(Description of the task) From the records below, state how many lines hold the string "Seti", without any other text.

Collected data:
↓
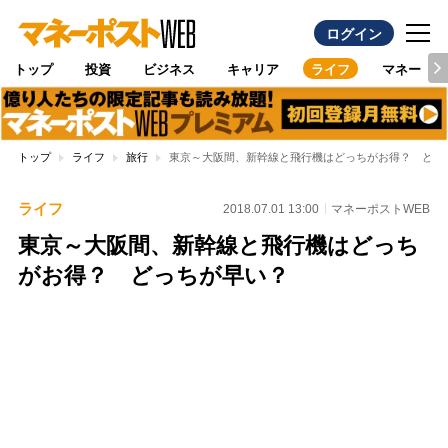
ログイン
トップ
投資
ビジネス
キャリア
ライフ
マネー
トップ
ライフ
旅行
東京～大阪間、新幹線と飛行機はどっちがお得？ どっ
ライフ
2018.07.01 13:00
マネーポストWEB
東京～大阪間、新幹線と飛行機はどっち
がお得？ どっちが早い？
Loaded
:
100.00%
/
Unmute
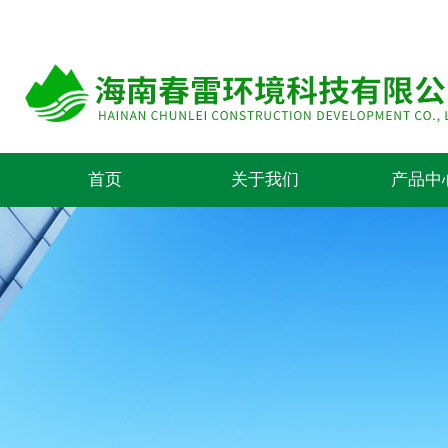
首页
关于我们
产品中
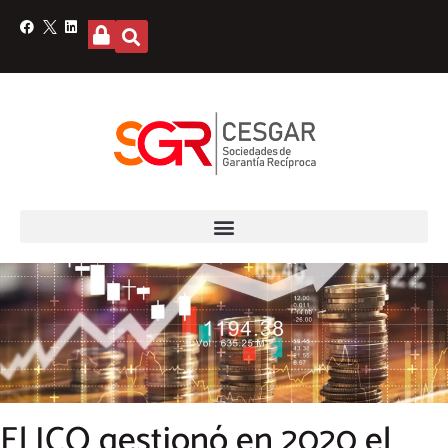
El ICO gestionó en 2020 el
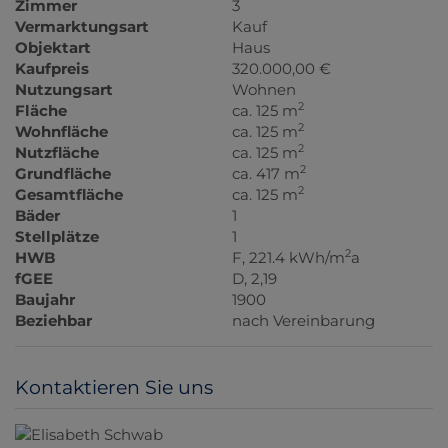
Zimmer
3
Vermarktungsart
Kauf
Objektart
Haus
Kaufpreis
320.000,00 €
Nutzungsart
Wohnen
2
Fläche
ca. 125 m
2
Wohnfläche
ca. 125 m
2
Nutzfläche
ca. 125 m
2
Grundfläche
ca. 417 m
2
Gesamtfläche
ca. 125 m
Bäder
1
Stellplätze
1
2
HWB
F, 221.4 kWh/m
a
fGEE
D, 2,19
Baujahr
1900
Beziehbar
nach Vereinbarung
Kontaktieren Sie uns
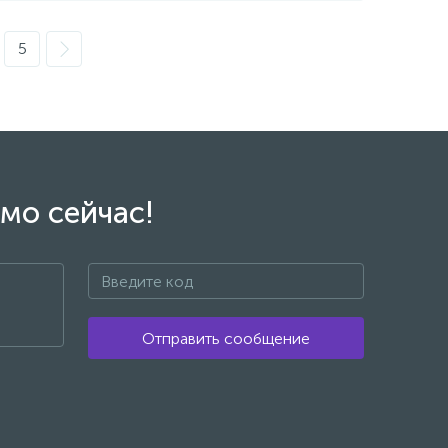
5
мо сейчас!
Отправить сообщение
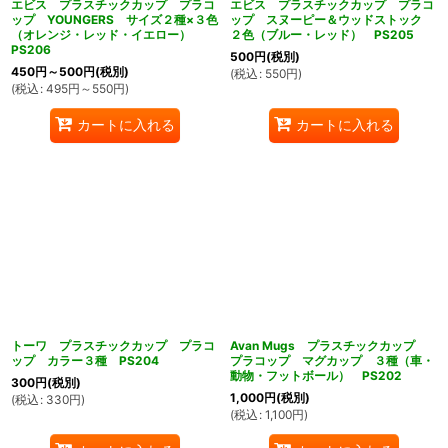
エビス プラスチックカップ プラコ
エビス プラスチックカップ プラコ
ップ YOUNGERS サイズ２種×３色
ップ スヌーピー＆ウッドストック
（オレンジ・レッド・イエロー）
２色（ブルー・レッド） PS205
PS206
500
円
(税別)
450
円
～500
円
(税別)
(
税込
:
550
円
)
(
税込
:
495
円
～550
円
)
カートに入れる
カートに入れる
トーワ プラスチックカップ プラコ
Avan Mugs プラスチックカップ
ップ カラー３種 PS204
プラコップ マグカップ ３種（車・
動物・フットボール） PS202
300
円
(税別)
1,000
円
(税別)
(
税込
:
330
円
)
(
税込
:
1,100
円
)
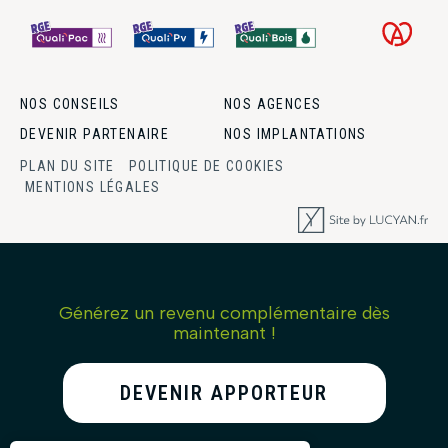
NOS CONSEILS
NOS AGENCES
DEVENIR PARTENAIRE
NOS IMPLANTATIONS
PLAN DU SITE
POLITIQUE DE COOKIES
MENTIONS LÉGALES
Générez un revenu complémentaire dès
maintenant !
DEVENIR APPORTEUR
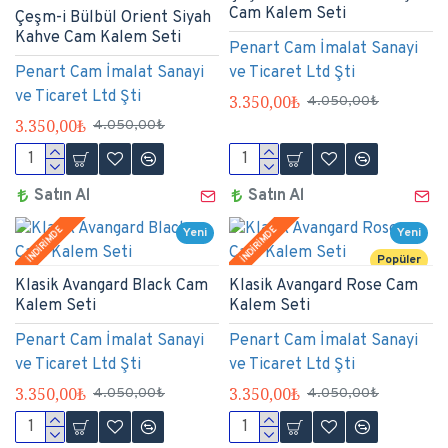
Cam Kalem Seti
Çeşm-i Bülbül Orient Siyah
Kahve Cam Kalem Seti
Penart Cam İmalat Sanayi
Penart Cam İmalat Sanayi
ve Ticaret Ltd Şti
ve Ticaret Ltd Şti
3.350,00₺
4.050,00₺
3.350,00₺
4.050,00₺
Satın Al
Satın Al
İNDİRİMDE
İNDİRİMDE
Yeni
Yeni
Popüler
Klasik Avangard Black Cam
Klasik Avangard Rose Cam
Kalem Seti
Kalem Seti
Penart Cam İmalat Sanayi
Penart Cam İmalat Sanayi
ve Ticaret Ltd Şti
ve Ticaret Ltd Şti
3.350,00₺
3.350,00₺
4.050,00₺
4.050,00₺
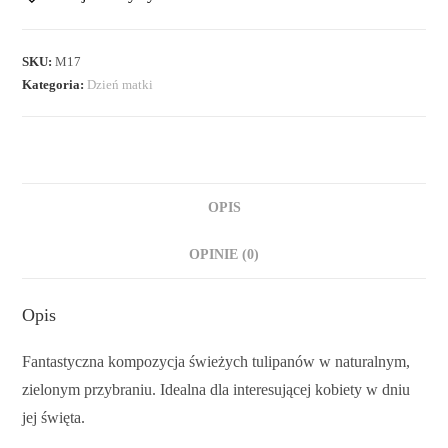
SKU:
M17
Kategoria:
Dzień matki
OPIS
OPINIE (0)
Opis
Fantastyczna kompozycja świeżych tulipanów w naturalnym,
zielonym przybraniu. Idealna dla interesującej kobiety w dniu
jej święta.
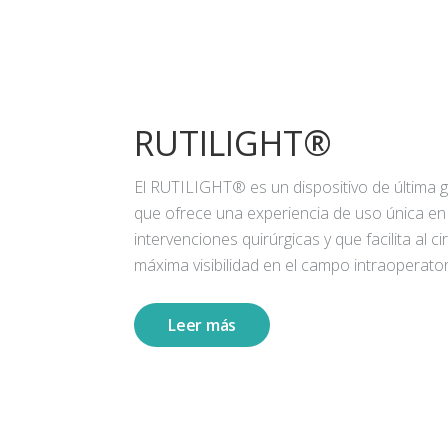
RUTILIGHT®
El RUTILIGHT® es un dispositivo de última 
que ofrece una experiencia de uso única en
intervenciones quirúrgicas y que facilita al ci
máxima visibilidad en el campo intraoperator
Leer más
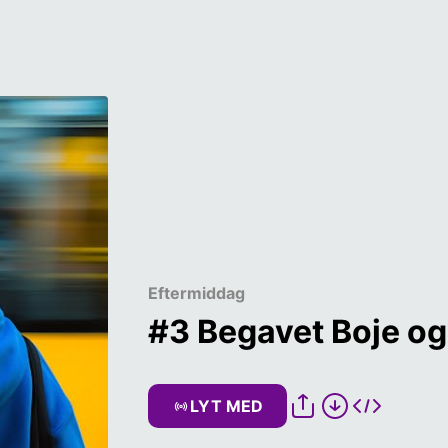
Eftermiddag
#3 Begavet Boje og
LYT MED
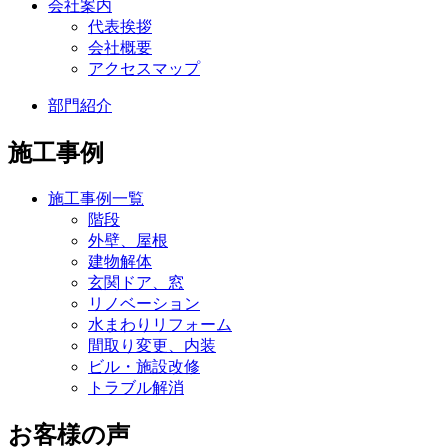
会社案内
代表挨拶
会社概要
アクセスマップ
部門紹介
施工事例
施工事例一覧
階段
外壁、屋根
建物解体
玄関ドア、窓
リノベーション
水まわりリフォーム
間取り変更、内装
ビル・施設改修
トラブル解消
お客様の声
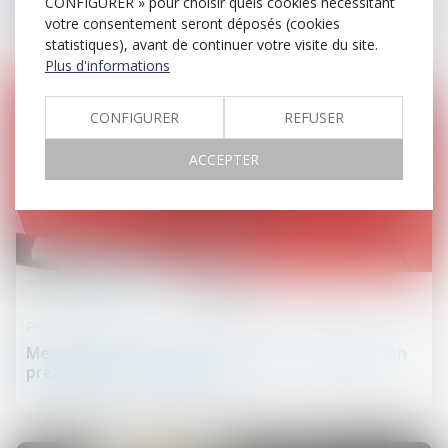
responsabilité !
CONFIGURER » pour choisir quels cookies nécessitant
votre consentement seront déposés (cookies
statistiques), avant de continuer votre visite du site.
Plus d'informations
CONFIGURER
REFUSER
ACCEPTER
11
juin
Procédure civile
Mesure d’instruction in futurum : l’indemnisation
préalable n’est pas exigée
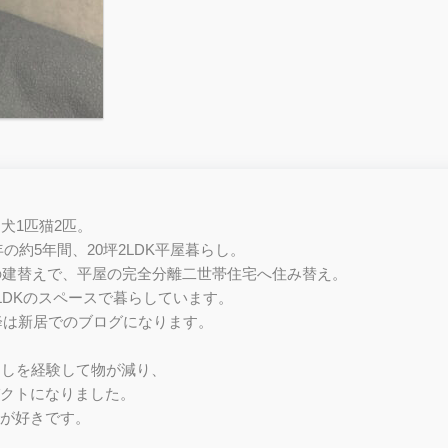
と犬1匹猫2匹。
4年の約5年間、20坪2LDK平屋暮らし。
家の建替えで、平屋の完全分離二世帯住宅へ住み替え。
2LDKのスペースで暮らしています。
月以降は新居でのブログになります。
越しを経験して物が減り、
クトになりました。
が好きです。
↑
(Reply) 4